Optimizing Agent Workflows for Modern LLMs
Writing effective agent skills requires deep knowledge of prompt engineering. With the release of advanced reasoning models like Claude 3.5 Sonnet, ChatGPT o1, and DeepSeek-V3, prompt templates must focus on structured thinking. Developers are encouraged to use XML tags (e.g., <thought>, <context>, and <rules>) to isolate execution boundaries. Standardized prompts prevent agents from suffering from context drift, ensuring that long-running tasks remain aligned with the initial system parameters.
Exploring by SOC Occupations and Creator Profiles
What makes SkillMD unique is its taxonomy. Instead of simple text search, we parse and organize files according to the Standard Occupational Classification (SOC) system. This means you can discover skills written for Computer and Mathematical roles, Business and Financial operations, Legal, Design, and and Educational Instruction fields. By tracking creator profiles, developers can study how different teams organize their custom instructions, compare version updates, and fork public configs for specialized enterprise use cases.
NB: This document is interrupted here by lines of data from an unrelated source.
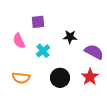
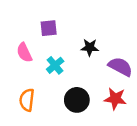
red star: (90, 77) -> (115, 99), turned -30
orange semicircle: (21, 78) -> (27, 100), turned 90

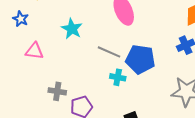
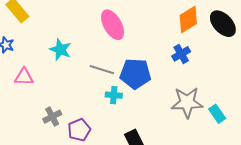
gray cross: (57, 91) -> (52, 117), turned -30

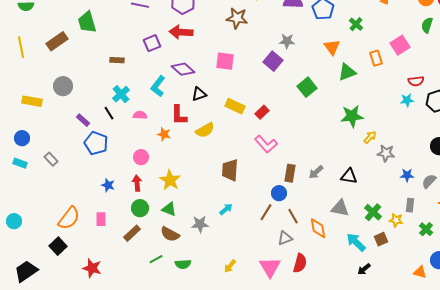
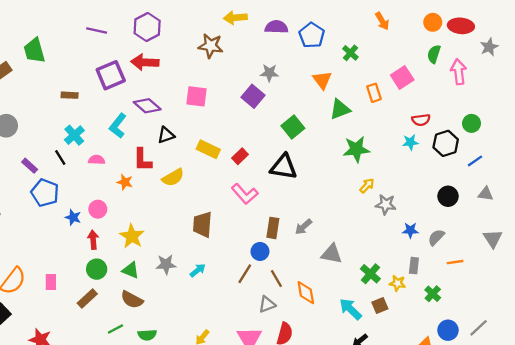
purple square: (152, 43) -> (111, 75), size x1.4
green star: (352, 116) -> (356, 149), moved
black triangle: (349, 176) -> (283, 167), moved, size x1.4
blue star: (108, 185) -> (73, 217), moved
gray triangle: (340, 208) -> (332, 254), moved
gray star: (200, 224) -> (166, 264), moved

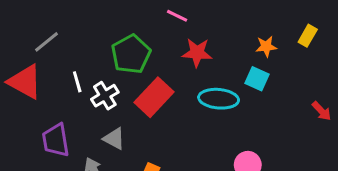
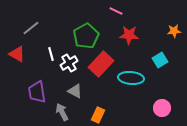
cyan square: (257, 79) -> (160, 60), moved, turned 35
red triangle: (25, 82) -> (17, 54), size x0.7
cyan ellipse: (219, 99) -> (131, 78), moved

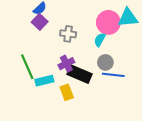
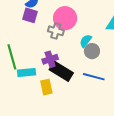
purple square: (40, 22) -> (30, 15), turned -35
pink circle: (108, 22) -> (65, 18), moved
gray circle: (105, 62) -> (92, 51), moved

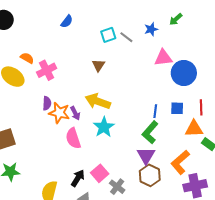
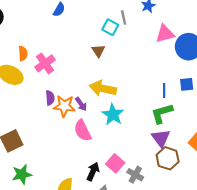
cyan square: (108, 35) -> (110, 27), moved, turned -35
gray line: (126, 37) -> (124, 17), turned 48
orange semicircle: (27, 58) -> (23, 53), turned 64
green L-shape: (150, 132) -> (162, 113), turned 40

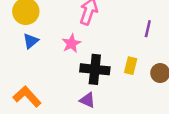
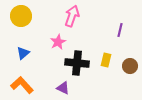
blue triangle: (31, 41) -> (23, 53), moved
purple triangle: (87, 100) -> (63, 88), moved

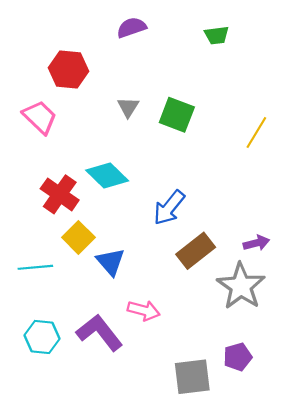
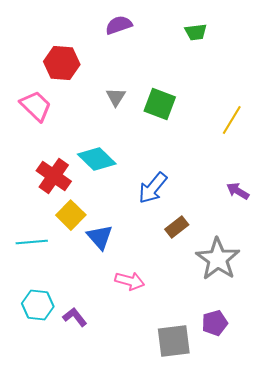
purple arrow: (256, 243) -> (238, 191), moved, turned -135
brown rectangle: (196, 251) -> (177, 227), size x0.7
purple L-shape: (99, 333) -> (75, 317), moved, size x0.6

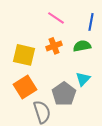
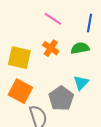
orange cross: (54, 46) -> (51, 48), turned -35
orange square: (25, 87) -> (20, 91), turned -30

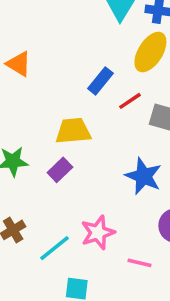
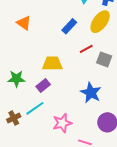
blue rectangle: (100, 81) -> (69, 26), moved
cyan line: (55, 248) -> (35, 108), moved

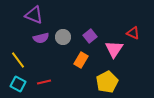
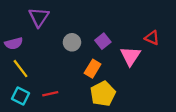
purple triangle: (34, 15) -> (39, 17), turned 42
purple semicircle: (41, 38) -> (14, 43), moved
yellow pentagon: (107, 82) -> (103, 94), moved

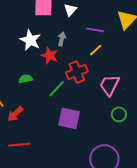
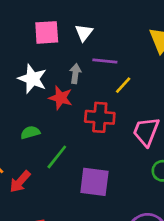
purple line: (95, 30) -> (105, 61), moved
red cross: (77, 72) -> (100, 117), turned 30
green line: (57, 89) -> (57, 157), moved

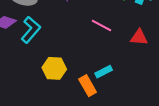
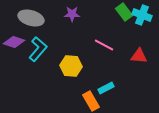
yellow hexagon: (54, 68) -> (71, 66), moved

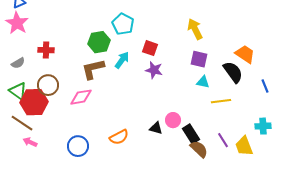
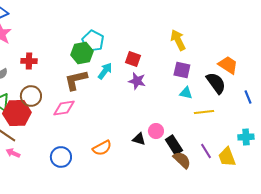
cyan pentagon: (123, 24) -> (93, 41), moved

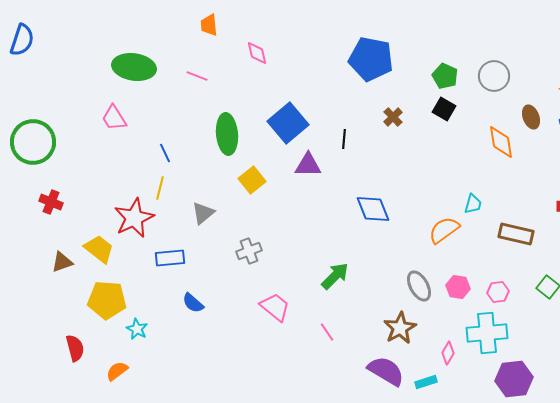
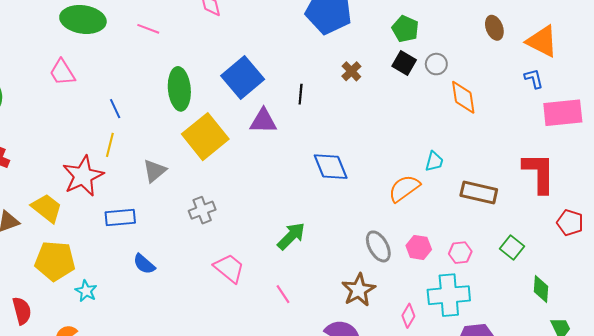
gray circle: (494, 76) -> (436, 64), moved, size x0.7
brown ellipse: (531, 117) -> (494, 28), moved
yellow square: (252, 180) -> (205, 137), size x1.6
SkillMD operates as a high-performance index running on a fast Go backend and a highly responsive Astro SSR frontend. All search queries execute in milliseconds, featuring smart debouncing to prevent multiple API requests while keeping user data secure. Join our community of developers to standardize your AI agent instructions and optimize your LLM prompting workflows today.
Frequently Asked Questions
A practical guide to agent skills: what they are, how to inspect them, and how SkillMD helps you explore the ecosystem.